CSX (CSX) - Get Report , however, has not been one of them. Its shares, at $25, are down 3.5% for the year to date. The railroad reports first-quarter earnings after Tuesday's close.
For the quarter, analysts, on average, expect CSX to earn 37 cents per share on revenue of $2.68 billion, compared to the year-ago quarter when it earned 45 cents on $3.03 billion in revenue. For the year earnings are projected to decline 8.5% to $1.83 per share, while full-year revenue of $11.18 billion would mark a 5.3% decline from last year.

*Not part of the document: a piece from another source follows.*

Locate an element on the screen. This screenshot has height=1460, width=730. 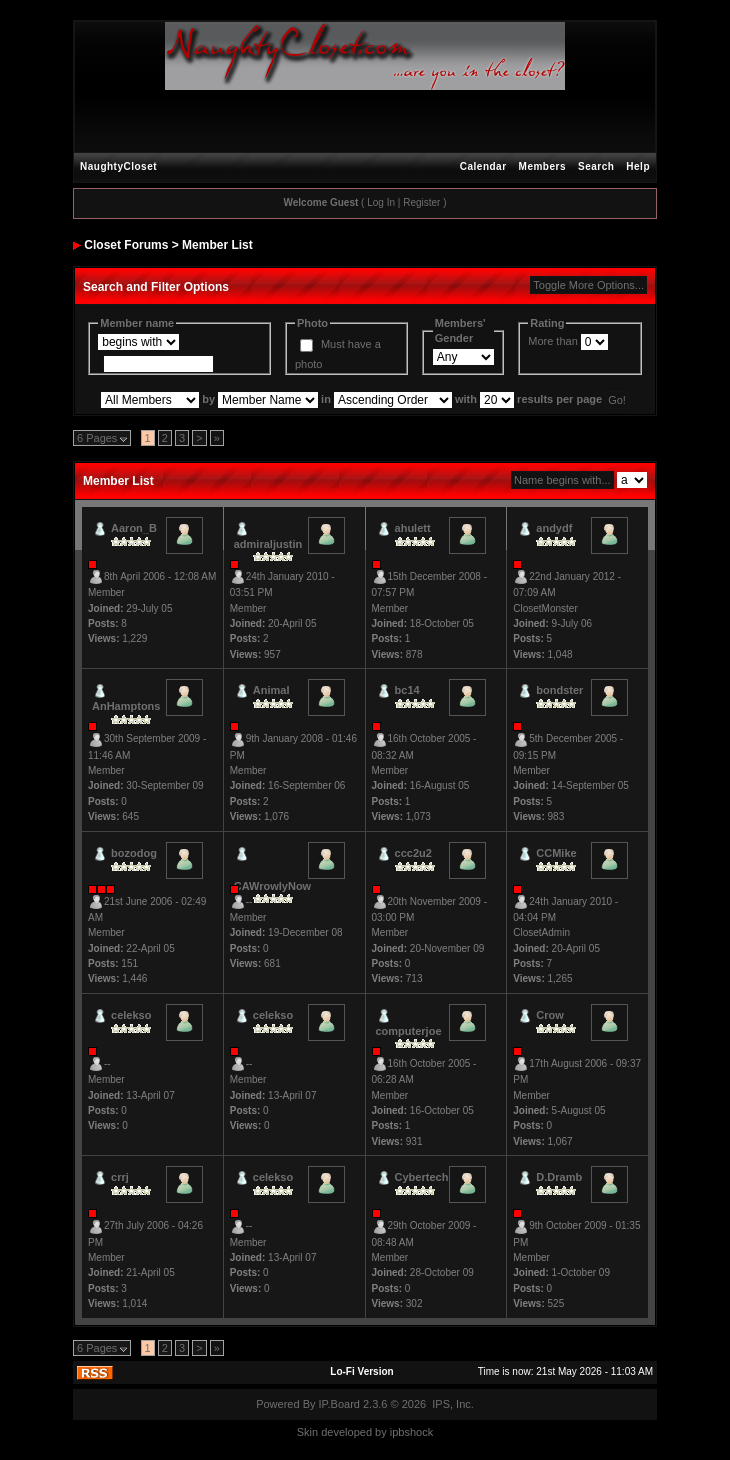
Members is located at coordinates (542, 166).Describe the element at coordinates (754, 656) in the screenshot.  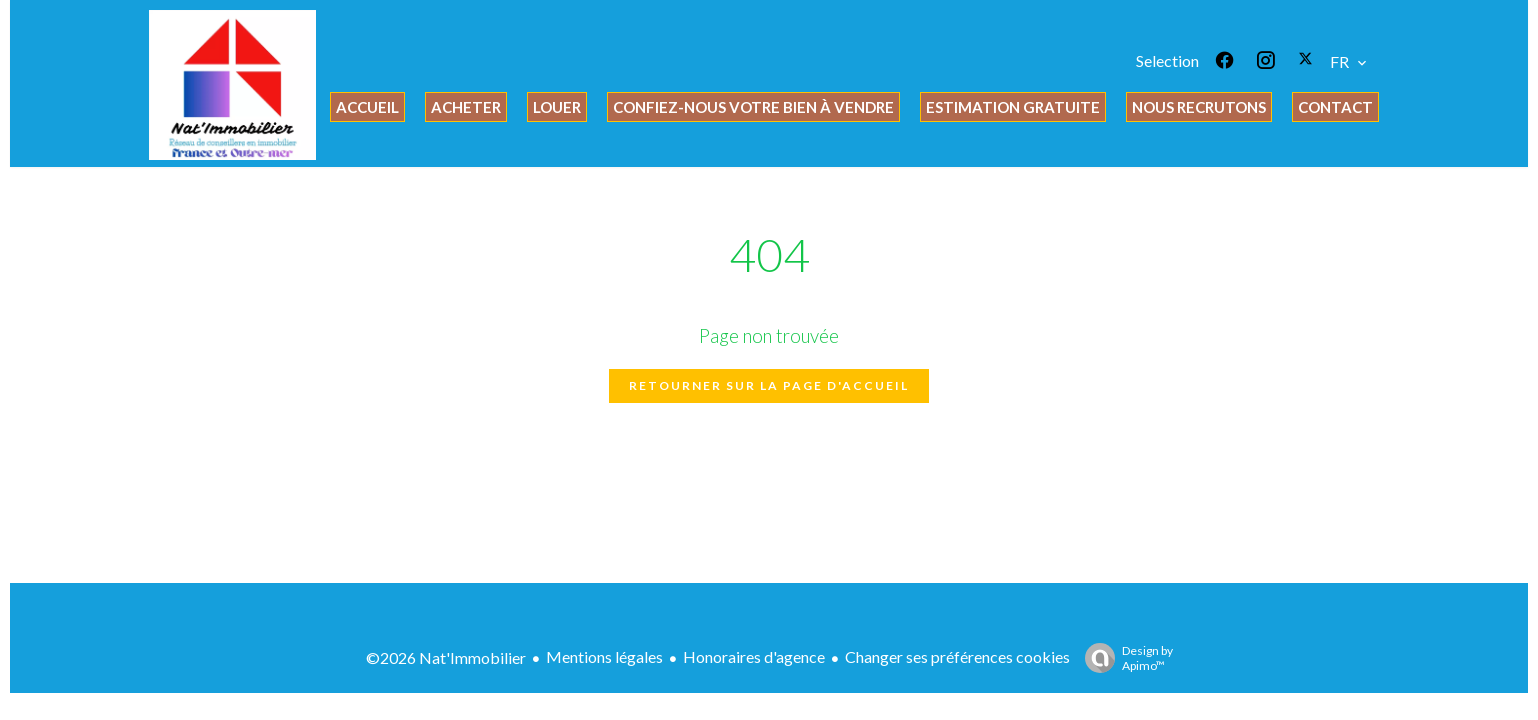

CSX is the biggest railroad operator in the eastern U.S. Like other railroads, it has been affected by weak oil prices that don't give energy companies much incentive to ship the fuel by railroad, and a 32% drop in coal volume. TheStreet's Jim Cramer, when asked recently, said he'd consider recommending CSX but after it reports earnings.
CSX has beat earnings estimates in eight straight quarters but that drop in coal volume during the fourth quarter continues to weigh on its business. The company's biggest profit producer is still intermodal shipping, which is about 40% of its rail volume.
So the stock is cheap, and the company pays an 18-cent quarterly dividend that yields 2.86% annually. At the current price, CSX stock is just 13 times the 2016 consensus estimate of $1.83, which is a four-point discount to the S&P 500 index. Based on the 2017 consensus of $1.97, the price to earnings multiple drops to 12, implying CSX will revert to earnings growth of 7.6% year over year, compared 8.5% projected decline for 2016. So in transportation, CSX stock is one to own.
This article is commentary by an independent contributor. At the time of publication, the author held no positions in the stocks mentioned.